Back in the 1980s, stock picking gurus such as Peter Lynch at Fidelity offered small investors a strikingly simple mantra: “Invest in what you know.”
The idea was intuitive and highly attractive for a number of reasons. Essentially, if you noticed a small coffee chain with a line out the door, you bought that stock. If you worked in the aerospace industry, all the more reason to buy stock in your own firm.
Lynch made his clients a lot of money, of course. But buying what you know wasn’t a winning strategy for all investors. Someone bought stock in an industry that has since ceased to matter. Someone else bought shares in a doughnut shop that didn’t expand like that coffee chain.
What got me thinking about the example of Lynch is his inverse, the indexing pioneer and Vanguard Group founder John Bogle. Speaking to the CFA Institute in May, Bogle offered a few simple observations on the problem of fund managers.
“Only 57% of equity mutual funds in existence ten years ago survived the decade. If we extrapolate that failure rate forward for a four-fund portfolio over an investment lifetime of, say, 60 years, we would expect the client to experience ten fund failures,” Bogle said.
What Bogle is saying amounts to a plain English explanation of survivorship bias, the tactic among fund companies of burying their dead by dissolving funds that fail.
Like Lynch picking Starbucks, the assumption is that every big winner will win by enough to wipe out the scores of losers. Lynch called a great stock a “10 bagger,” meaning a stock that increases tenfold in value while you own it.
Left unsaid is the effect of even a single “negative 10 bagger” that results in a major, unrecoverable loss.

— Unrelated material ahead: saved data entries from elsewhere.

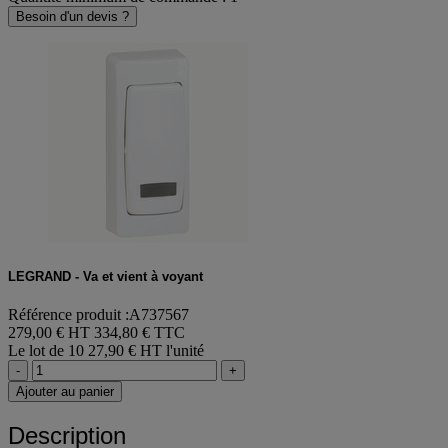
Besoin d'un devis ?
LEGRAND - Va et vient à voyant
Référence produit :A737567
279,00 € HT
334,80 € TTC
Le lot de 10
27,90 € HT l'unité
-
+
Ajouter au panier
Description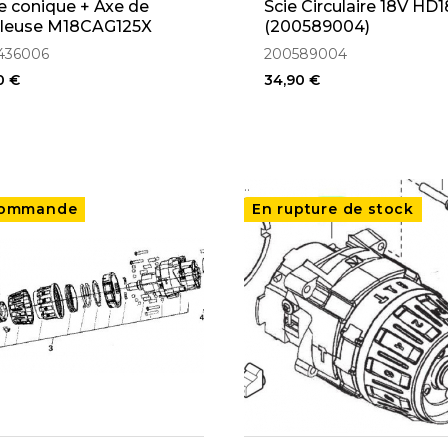
 conique + Axe de
Scie Circulaire 18V HD
leuse M18CAG125X
(200589004)
436006
200589004
0 €
34,90 €
..
commande
En rupture de stock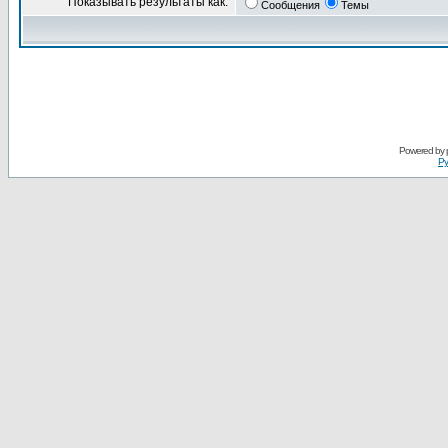
Показывать результаты как:
Сообщения
Темы
Powered by
Ру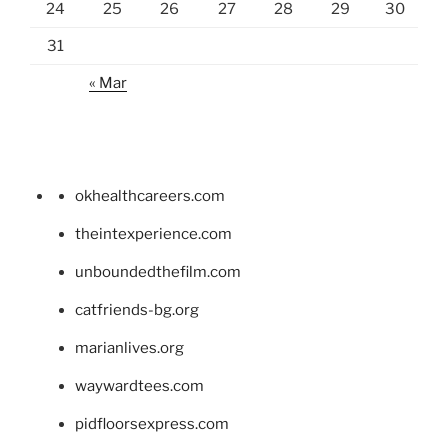
24
25
26
27
28
29
30
31
« Mar
okhealthcareers.com
theintexperience.com
unboundedthefilm.com
catfriends-bg.org
marianlives.org
waywardtees.com
pidfloorsexpress.com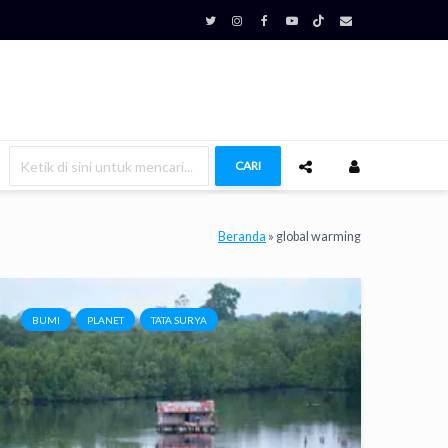
CARI
Beranda
»
global warming
BUMI
PLANET
TATA SURYA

Mutual funds are supposed to fix this problem by providing diversification. If an actively managed fund owns 50 or 100 stocks, the presumption is that there will be more winners than losers, and that chasing the winners higher and cutting losses on the losers will result in better overall returns, year after year.

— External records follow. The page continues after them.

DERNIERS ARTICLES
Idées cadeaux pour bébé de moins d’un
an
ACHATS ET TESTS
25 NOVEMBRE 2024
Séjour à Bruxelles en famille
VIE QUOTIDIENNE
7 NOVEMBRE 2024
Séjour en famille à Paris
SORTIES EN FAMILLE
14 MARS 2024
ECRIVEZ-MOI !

Except, of course, that the facts often don’t support the fantasy. Most active mutual funds lag the indexes they track, especially after fees. Survivorship bias allows fund companies to claim genius-level talent that doesn’t exist.
Bogle again: “Take into consideration the average tenure of active fund managers. The asset-weighted average tenure of active equity fund managers is just under nine years. Again, extrapolating that past experience, an investor with a four-fund portfolio would experience 27 manager changes over the next 60 years. After all those fund failures and manager changes, to say nothing of the onerous annual costs, what are the chances that such a client would even come close to matching the return of the S&P 500?”
The short answer is, not close at all. S&P Dow Jones Indices tracked thousands of funds over 15 years and concluded that actively managed funds — large-cap, mid-cap or small-cap — trailed the benchmarks, year after year.
An S&P analyst concluded from the data that fee collecting by active managers is doomed. Her charitable conclusion is that active managers will find other ways to add value, perhaps by investing quite differently than the index itself.
Which just brings up the sobering prospect of risk. Who wants to pay a price, any price, to take a higher than necessary risk? If you think your fund manager is the second coming of Peter Lynch, perhaps. But most are not.
“The solution seems too obvious to explain,” Bogle told the CFA audience. “We are in a new era of professional investing, one in which the rules of best practice are gradually changing. None of us in this profession — no matter what we believe the optimal investment strategy — can ignore the importance of costs, of indexing and of long-term focus.”